Could it be that Jersey Shore’s singing desires stem from her need to show Hollywood that she was worth keeping? Does she think they will cross paths if she wiggles her way into the industry?
While on spring break with her latest victim conquest, Jersey Shore was approached by Stumpy. Jersey Shore thought he was a local day laborer. Stumpy followed Jersey Shore around the resort like a lost puppy. She told him that she was a teacher by day and “$100 dollar a tip bartender” at Lookers Gentlemen’s Club by night. Aside from being small, Stumpy was rather gullible. But, Jersey Shore also told Stumpy that she could not possibly date him; she had her sights set on tall beefy bodybuilders with oversized wallets. Stumpy couldn’t foot the bill – “literally.”
To Jersey Shore’s shock and dismay, Stumpy appeared at Looker’s several months later – big bills in hand! For weeks and weeks Stumpy came to Lookers and each time he came with his $100 tip, he would ask her out. Jersey Shore would graciously decline – how could Stumpy possibly give her the lifestyle that she aspired to have?

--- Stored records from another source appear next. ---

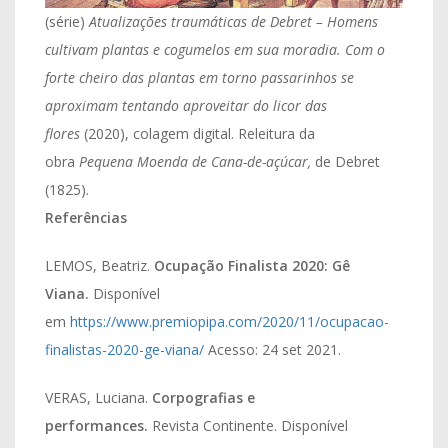
(série)
Atualizações traumáticas de Debret –
Homens
cultivam plantas e cogumelos em sua moradia. Com o
forte cheiro das plantas em torno passarinhos se
aproximam tentando aproveitar do licor das
flores
(2020), colagem digital. Releitura da
obra
Pequena Moenda de Cana-de-açúcar,
de Debret
(1825).
Referências
LEMOS, Beatriz.
Ocupação Finalista 2020: Gê
Viana.
Disponível
em
https://www.premiopipa.com/2020/11/ocupacao-
finalistas-2020-ge-viana/
Acesso: 24 set 2021.
VERAS, Luciana.
Corpografias e
performances.
Revista Continente. Disponível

One evening, Jersey Shore and her friends crashed a party in Franklin Lakes. At the party, Jersey Shore got her first glimpse at TARZAN. She fell madly and hopelessly in love AT FIRST SIGHT! TARZAN was the biggest thing she had ever seen! “I must have TARZAN” she exclaimed.
Within days of seeing TARZAN, Jersey Shore formulated her plan. When Stumpy next came to Lookers to give her his $100 tip (for a drink of course), Jersey Shore shed a tear and told him that her roommate threw her out of their apartment in Bayonne. She would soon be homeless!
“How can that be?” said Stumpy “a princess can’t be homeless! Stay with me till yous find a place.”
“Oh thank you, Angel From God!! It would be impossible to teach 2nd grade, bartend for big tips while finishing college if I have to live in a bedazzled box!” replied Jersey Shore.
Jersey Shore moved into Stumpy’s house. Within a week of moving in, Jersey Shore came home with tears in her eyes yet again, “I can’t teach those kids, they’re monsters. I can’t possibly teach, work at the tanning salon and bartend for $100 tips!”
Stumpy immediately told his princess to quit all her jobs! She was to work for him as a receptionist since he was a very HUGE & Impotent [sic] Real Estate Developer.
Thus starts the fairy tale life between Melissa Marco and Tarzan!
And Missy and Tarzan lived happily ever after . . .
. . . almost
. . . until Tarzan was sold for a bigger house
. . . and the electric company turned the lights off for nonpayment.
. . . and she realized she would have to keep Stumpy too.
You didn’t think Tarzan was Stumpy, did you!! I said BIG! Missy fell in love with big bold beautiful Tarzan, the house that mucho money built!